Scheer never made any bold proposals like this. For affordability, Scheer did a mix of targeted tax credits providing minimal relief along with simple handouts that could have just as easily been proposed by the Liberal Party, like making EI parental leave benefits tax-free. Stephen Harper provided more leadership by proposing that parents getting EI parental leave could earn self-employment income without having their benefits clawed back. Recognizing the incentives that could get someone back to work is a conservative skill.
We can also consider the value of Conservatives on social issues. People with dangerous amounts of self-certainty are quick to sneer that you shouldn’t be on the wrong side of history, but there have been times when the forces of “social progress” ended up being complete nonsense. Forced sterilization of certain groups of people in order to improve the human race comes to mind.
The problem is, we can’t really know which progressive movements are the “right side of history” without hindsight. Conservatives can provide second thought and value for how things have traditionally been done. We don’t thoughtlessly dismiss the past.
We need that restraint in the topics of social progress today. Laws like Bill C-16 have restricted people’s freedom to speak out on the topic of gender identity. The law passed with nary a peep from the formal Conservative Party. Conservatives, fresh off of realizing that they had the wrong side of the legal marriage debate, seem reticent to weigh in on this social issue and defend the civil liberties of people who question gender identity ideology, even when most common sense people would want them to do this.
Now, people who are far from conservative, like feminist Meghan Murphy, are seemingly alone in their fight against gender identity ideology and standing up for civil rights.

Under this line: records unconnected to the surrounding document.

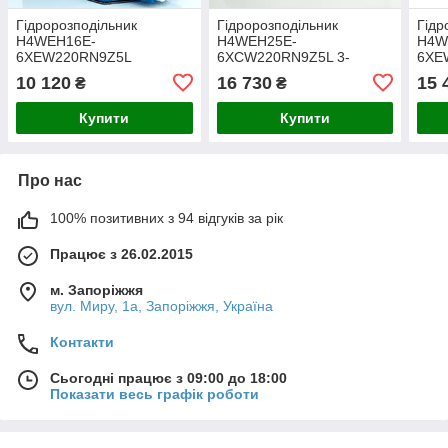
Гідророзподільник
Гідророзподільник
Гідр
H4WEH16E-
H4WEH25E-
H4W
6XEW220RN9Z5L
6XCW220RN9Z5L 3-
6XE
електрогідравлічний
позиційний
элек
10 120
16 730
15 
₴
₴
трипозиційний 220V,
електрогідравлічний 220V,
пози
Ду-16, 350 Бар, схема E
Ду-25, 350 Бар, схема Е
350 
Купити
Купити
Про нас
100% позитивних з 94 відгуків за рік
Працює з 26.02.2015
м. Запоріжжя
вул. Миру, 1а, Запоріжжя, Україна
Контакти
Сьогодні працює з 09:00 до 18:00
Показати весь графік роботи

Imagine the assistance that an articulate Conservative leader could bring to this debate that’s happening outside of our formal political scene. We don’t know, because Andrew Scheer never talks about this issue in public. It’s too divisive for him.
Without Conservatives at the table, our society is going all-in on one side of the ideological spectrum. We’re abandoning one side of the ideological tug of war that’s healthy for a society, and that could result in our country going over the edge of a cliff. We’re losing solutions that matter to the issues you care about.
It’s not just that the Conservative Party that deserves better. Canada deserves better. Canada deserves strong Conservatives.